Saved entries
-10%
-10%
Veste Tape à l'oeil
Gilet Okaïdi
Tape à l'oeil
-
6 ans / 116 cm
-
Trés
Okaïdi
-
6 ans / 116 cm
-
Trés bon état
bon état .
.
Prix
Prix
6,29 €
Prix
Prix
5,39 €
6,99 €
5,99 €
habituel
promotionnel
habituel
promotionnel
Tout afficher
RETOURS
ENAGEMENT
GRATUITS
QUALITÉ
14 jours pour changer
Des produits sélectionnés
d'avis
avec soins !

### Work task
Write every entry out again. Keep each one exact.

### Answer box
-10%
-10%
Veste Tape à l'oeil
Gilet Okaïdi
Tape à l'oeil
-
6 ans / 116 cm
-
Trés
Okaïdi
-
6 ans / 116 cm
-
Trés bon état
bon état .
.
Prix
Prix
6,29 €
Prix
Prix
5,39 €
6,99 €
5,99 €
habituel
promotionnel
habituel
promotionnel
Tout afficher
RETOURS
ENAGEMENT
GRATUITS
QUALITÉ
14 jours pour changer
Des produits sélectionnés
d'avis
avec soins !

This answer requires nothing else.